In terms of sheer raw military power, the elimination of Iraq as a factor of military importance is clearly within America’s reach. But the tragedy is that this too will not ensure peace in the oil-rich region so vital for the economic well-being of the whole world. After all, till only recently Iran loomed large as the principal threat to its interests in the Gulf, so much so Washington intervened actively, even if indirectly, in the Iraq-Iran war on the side of Iraq. The ‘moderation’ in evidence in Teheran is largely the result of the exhaustion produced by that war. It is likely to disappear as Iraq is eliminated, or contained, as a military power in the region.
Worse than folly
US policy-makers have not been known to think in such ‘complex’ terms. Their responses have been known to be determined by immediate exigencies. Witness their conviction in the fifties that China was a Soviet satellite and in the sixties that Vietnam was a Chinese surrogate and Khmer Rouge an offshoot of the Vietnamese communist party. Also witness their support till recently for the Khmer Rouge in its war on the Vietnamese-supported government in Pnom Penh.
It is doubtful that they have learnt from their past experience. On the contrary, it seems reasonably certain not only that they will seek to woo Iran, which is at least understandable in the interest of ‘neutralising’ it in the confrontation with Iraq, but also that they will try to use Pakistan for this purpose and project it as a major guarantor of the status quo in the Gulf. This will be worse than folly. It will be a tragedy of the first order. Iraq may be four or five years away from the bomb, thanks to the Israeli attack on its key nuclear facility in 1981; Pakistan already possesses the bomb.

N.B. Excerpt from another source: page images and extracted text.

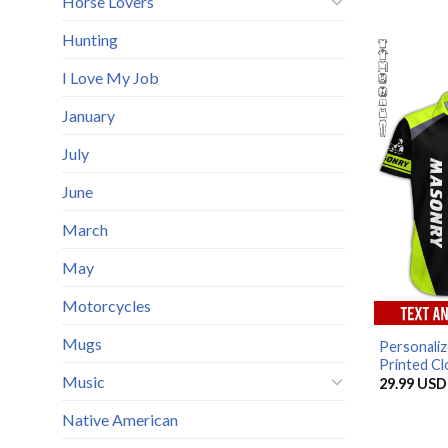
Horse Lovers
Hunting
I Love My Job
January
July
June
March
May
Motorcycles
Mugs
Personali
Printed Clo
Music
29.99
USD
Native American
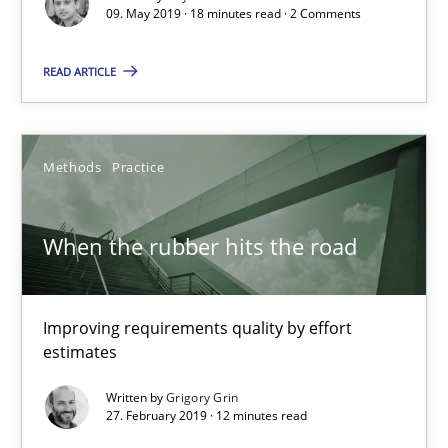
09. May 2019 · 18 minutes read · 2 Comments
Methods
Opinions
READ ARTICLE
Jason Hansen
Methods
Practice
18.01.2019
When the rubber hits the road
18 minutes
Improving requirements quality by effort
estimates
KCycle: Knowledge-Based & Agile Software Quality Assu
Written by
Grigory Grin
An approach for iterative and requirements-based quality ass
27. February 2019 · 12 minutes read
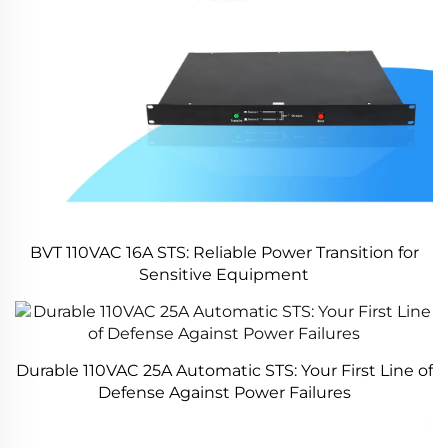
BVT 110VAC 16A STS: Reliable Power Transition for
Sensitive Equipment
Durable 110VAC 25A Automatic STS: Your First Line of
Defense Against Power Failures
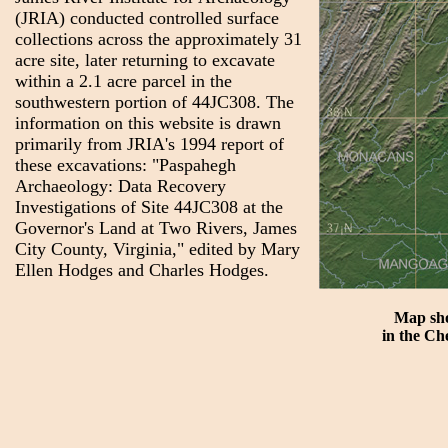
(JRIA) conducted controlled surface
collections across the approximately 31
acre site, later returning to excavate
within a 2.1 acre parcel in the
southwestern portion of 44JC308. The
information on this website is drawn
primarily from JRIA's 1994 report of
these excavations: "Paspahegh
Archaeology: Data Recovery
Investigations of Site 44JC308 at the
Governor's Land at Two Rivers, James
City County, Virginia," edited by Mary
Ellen Hodges and Charles Hodges.
Map sho
in the Ch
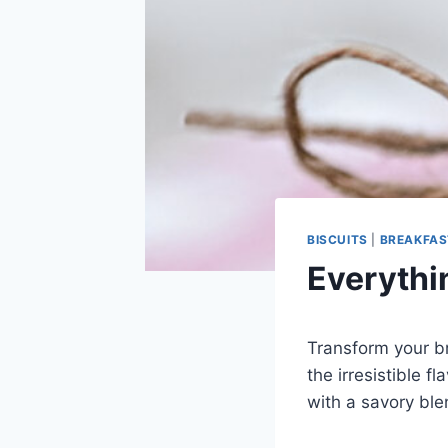
BISCUITS
|
BREAKFAS
Everythi
Transform your br
the irresistible f
with a savory ble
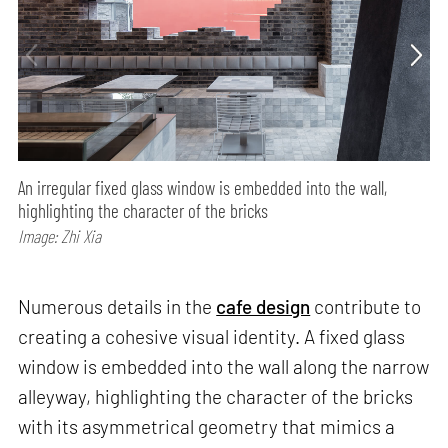
An irregular fixed glass window is embedded into the wall,
highlighting the character of the bricks
Image: Zhi Xia
Numerous details in the
cafe design
contribute to
creating a cohesive visual identity. A fixed glass
window is embedded into the wall along the narrow
alleyway, highlighting the character of the bricks
with its asymmetrical geometry that mimics a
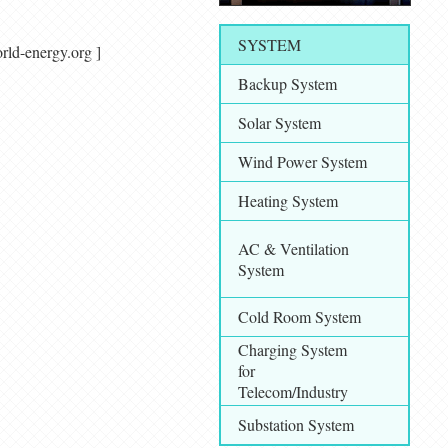
SYSTEM
/ world-energy.org ]
Backup System
Solar System
Wind Power System
Heating System
AC & Ventilation
System
Cold Room System
Charging System
for
Telecom/Industry
Substation System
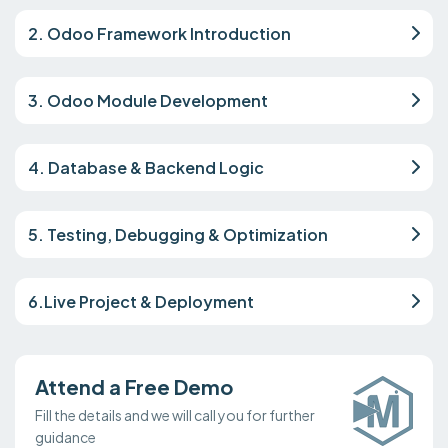
2. Odoo Framework Introduction
3. Odoo Module Development
4. Database & Backend Logic
5. Testing, Debugging & Optimization
6.Live Project & Deployment
Attend a Free Demo
Fill the details and we will call you for further
guidance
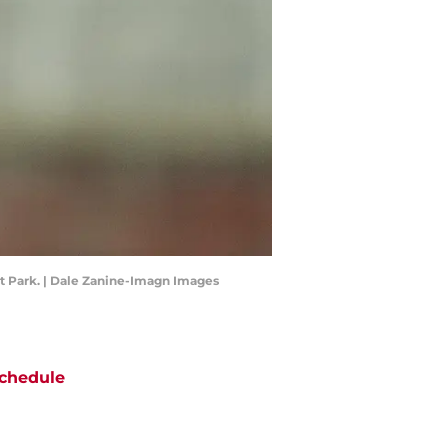
ist Park. | Dale Zanine-Imagn Images
chedule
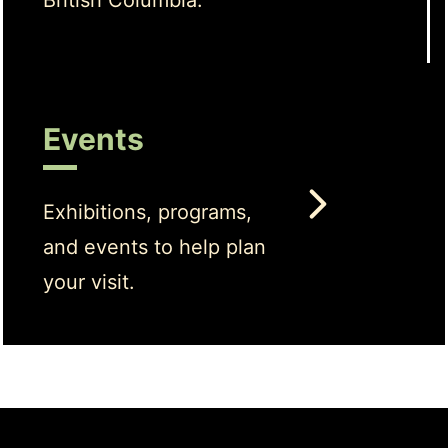
British Columbia.
Events
Exhibitions, programs,
and events to help plan
your visit.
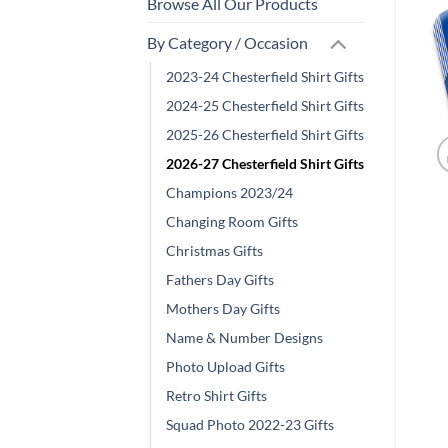
Browse All Our Products
By Category / Occasion
2023-24 Chesterfield Shirt Gifts
2024-25 Chesterfield Shirt Gifts
2025-26 Chesterfield Shirt Gifts
2026-27 Chesterfield Shirt Gifts
Champions 2023/24
Changing Room Gifts
Christmas Gifts
Fathers Day Gifts
Mothers Day Gifts
Name & Number Designs
Photo Upload Gifts
Retro Shirt Gifts
Squad Photo 2022-23 Gifts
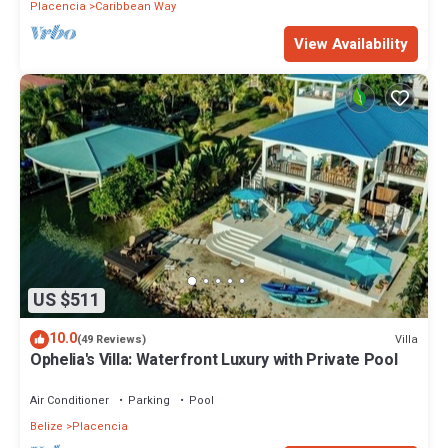
Placencia
Caribbean Way
View Availability
US $511
10.0
Villa
(49 Reviews)
Ophelia's Villa: Waterfront Luxury with Private Pool
Air Conditioner
Parking
Pool
Belize
Placencia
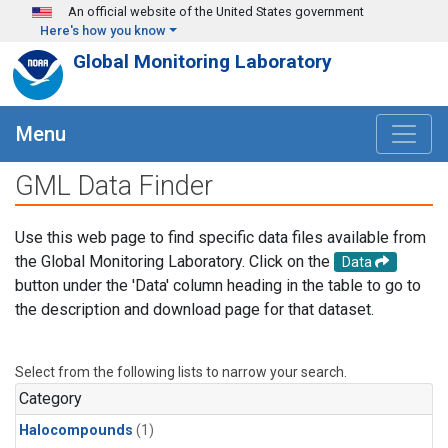
Skip to main content
An official website of the United States government
Here's how you know
Global Monitoring Laboratory
Menu
GML Data Finder
Use this web page to find specific data files available from
the Global Monitoring Laboratory. Click on the
Data
button under the 'Data' column heading in the table to go to
the description and download page for that dataset.
Select from the following lists to narrow your search.
Category
Halocompounds
(1)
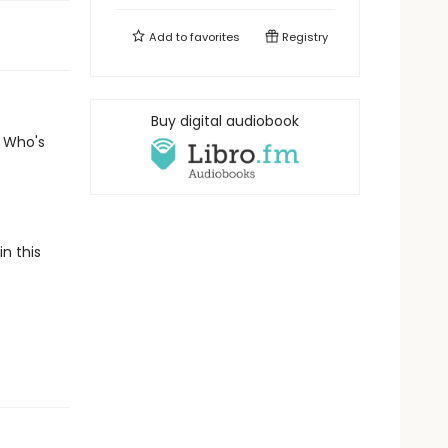
Add to
favorites
Registry
Buy digital audiobook
? Who's
n this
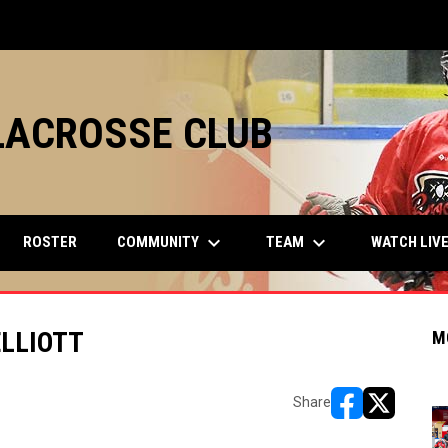
LACROSSE CLUB
keyboard_arrow_down
keyboard_arrow_down
COMMUNITY
TEAM
ROSTER
WATCH LIV
LLIOTT
M
Share
opens in new w
opens in n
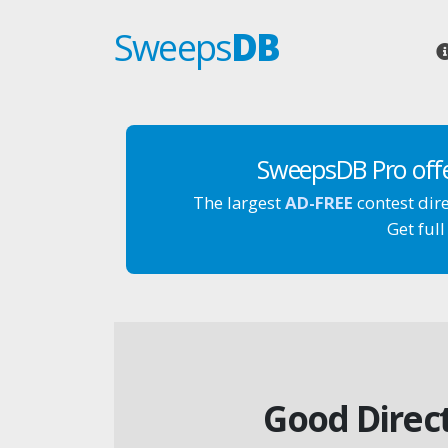
Sweeps
DB
SweepsDB Pro off
The largest
AD-FREE
contest dir
Get full
Good Direct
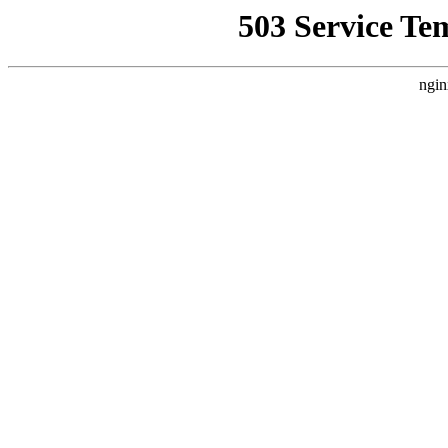
503 Service Te
ngin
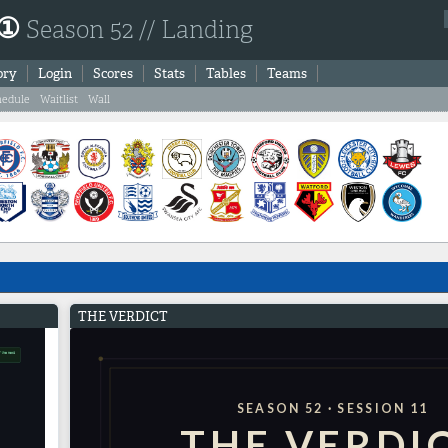
 ①
Season 52 // Landing
ory
Login
Scores
Stats
Tables
Teams
hedule
Waitlist
Wall
THE VERDICT
SEASON 52 · SESSION 11
THE VERDI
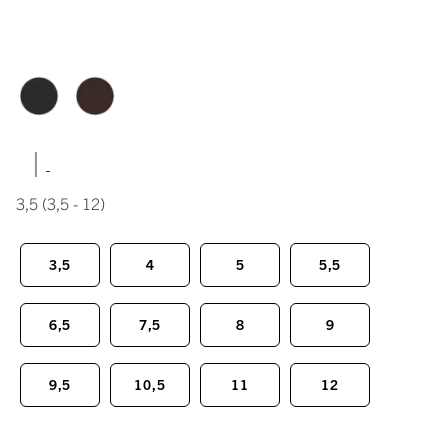
|
3,5
(3,5 - 12)
3,5
4
5
5,5
6,5
7,5
8
9
9,5
10,5
11
12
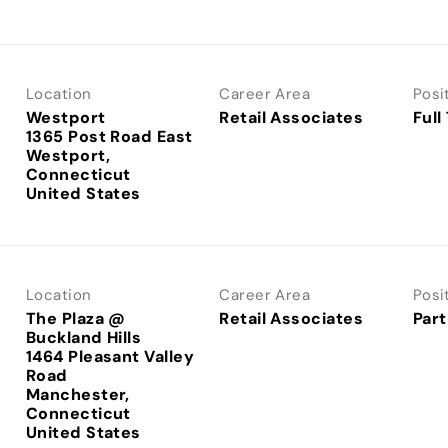
Location
Career Area
Posi
Westport
Retail Associates
Full
1365 Post Road East
Westport,
Connecticut
Location
Career Area
Posi
The Plaza @
Retail Associates
Part
Buckland Hills
1464 Pleasant Valley
Road
Manchester,
Connecticut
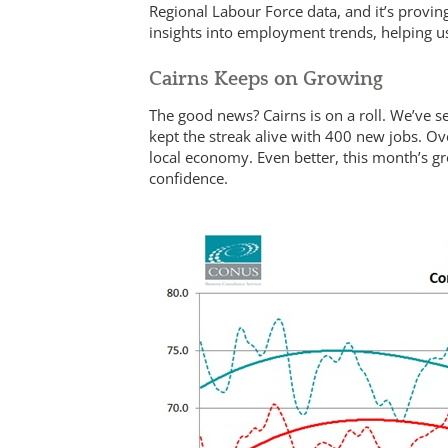
Regional Labour Force data, and it’s provin
insights into employment trends, helping us
Cairns Keeps on Growing
The good news? Cairns is on a roll. We’ve s
kept the streak alive with 400 new jobs. Ov
local economy. Even better, this month’s gro
confidence.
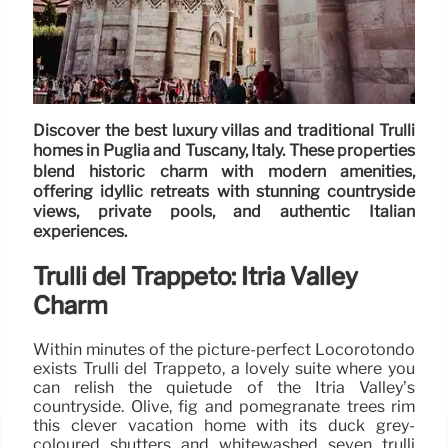
Discover the best luxury villas and traditional Trulli
homes in Puglia and Tuscany, Italy. These properties
blend historic charm with modern amenities,
offering idyllic retreats with stunning countryside
views, private pools, and authentic Italian
experiences.
Trulli del Trappeto: Itria Valley
Charm
Within minutes of the picture-perfect Locorotondo
exists Trulli del Trappeto, a lovely suite where you
can relish the quietude of the Itria Valley’s
countryside. Olive, fig and pomegranate trees rim
this clever vacation home with its duck grey-
coloured shutters and whitewashed seven trulli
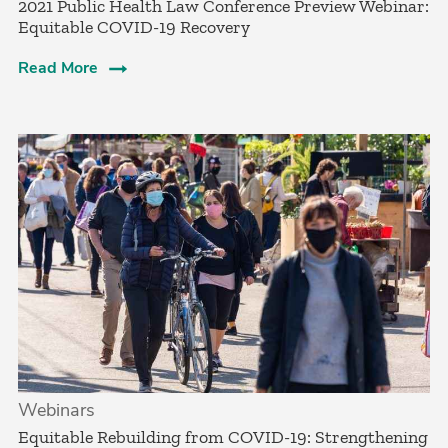
2021 Public Health Law Conference Preview Webinar:
Equitable COVID-19 Recovery
Read More
Webinars
Equitable Rebuilding from COVID-19: Strengthening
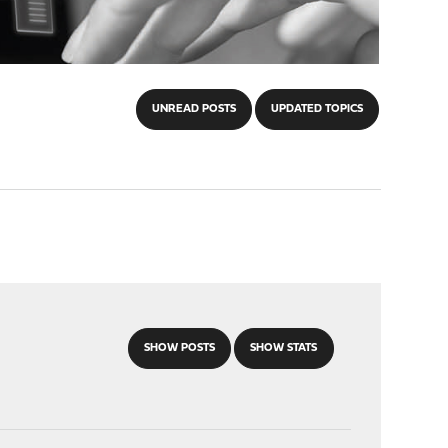
UNREAD POSTS
UPDATED TOPICS
SHOW POSTS
SHOW STATS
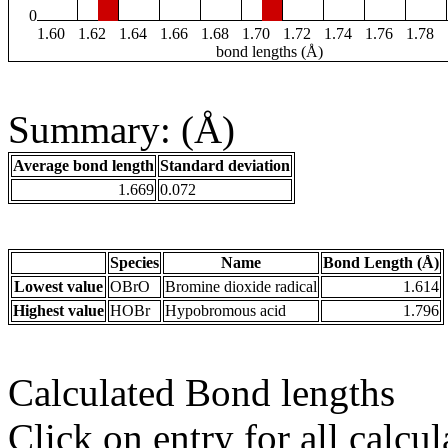
0
1.60
1.62
1.64
1.66
1.68
1.70
1.72
1.74
1.76
1.78
bond lengths (Å)
Summary: (Å)
Average bond length
Standard deviation
1.669
0.072
Species
Name
Bond Length (Å)
Lowest value
OBrO
Bromine dioxide radical
1.614
Highest value
HOBr
Hypobromous acid
1.796
Calculated Bond lengths
Click on entry for all calcul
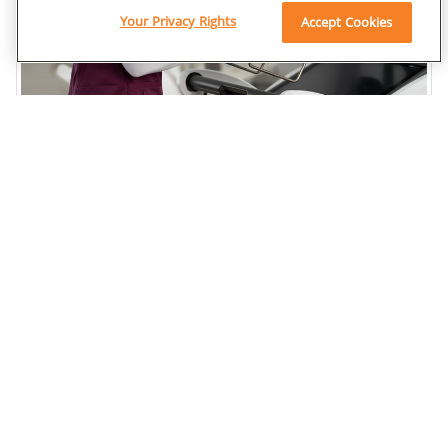
Your Privacy Rights
Accept Cookies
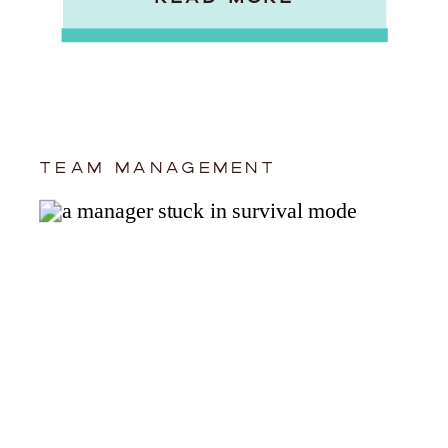
TEAM MANAGEMENT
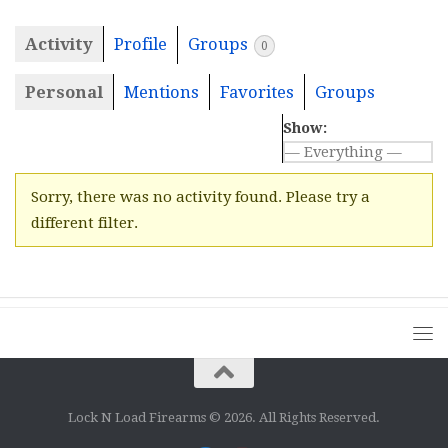
Activity
Profile
Groups
0
Personal
Mentions
Favorites
Groups
Show:
Sorry, there was no activity found. Please try a
different filter.
Lock N Load Firearms © 2026. All Rights Reserved.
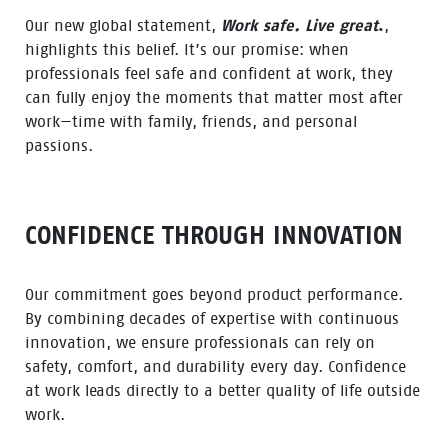
Our new global statement,
Work safe. Live great
.
,
highlights this belief. It’s our promise: when
professionals feel safe and confident at work, they
can fully enjoy the moments that matter most after
work—time with family, friends, and personal
passions.
CONFIDENCE THROUGH INNOVATION
Our commitment goes beyond product performance.
By combining decades of expertise with continuous
innovation, we ensure professionals can rely on
safety, comfort, and durability every day. Confidence
at work leads directly to a better quality of life outside
work.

It shall be naive to suggest that a fool-proof solution is conceivable. It is not. All possible formulas are open to serious objections. But if anything can work, it is some kind of a collective security arrangement which involves world powers such as the US, the Soviet Union and China, on the one hand, and regional powers such as India, Pakistan and Iran, on the other.
Peaceful process
Collective security by definition involves respect for the status quo, Europe is an example. It was only when NATO powers accepted the realities on the ground created by World War II that progress towards the Helsinki accord could become possible.
Ironically, this accord itself has paved the way partly for disappearance of Soviet power from Eastern Europe and reunification of Germany. But this has been a peaceful process.
History cannot be frozen. The possibility of doing so are of necessity bleak in a region which is at once so rich in oil and therefore wealth and so deficient in modern institutions. On top of it all, Muslims are in ferment the world over. This ferment has been variously interpreted. But one central aspect has mostly been ignored. Islam as a faith does not recognise the legitimacy of national boundaries and in times of trouble, as now, when emotions run high, as they do quickly among Muslims, the ummah becomes a grim reality despite the lack of organisation. The governments of Egypt, Morocco, Syria, Pakistan and Bangladesh have trifled with the emotions of the people under their control. The cost can be pretty high for them. Anti-government demonstrations have started in Pakistan.
There was a risk of the US confrontation with Iraq being seen by Muslims as a return to the days of the crusade; Saddam has not been sparing any effort for it to be so seen. To contain this threat, the Americans and the Saudis have persuaded the above named governments to send ‘Muslim’ troops to keep them company. This solution may turn out to be a blunder. This should persuade the Americans to take a second calm look at their overall policy.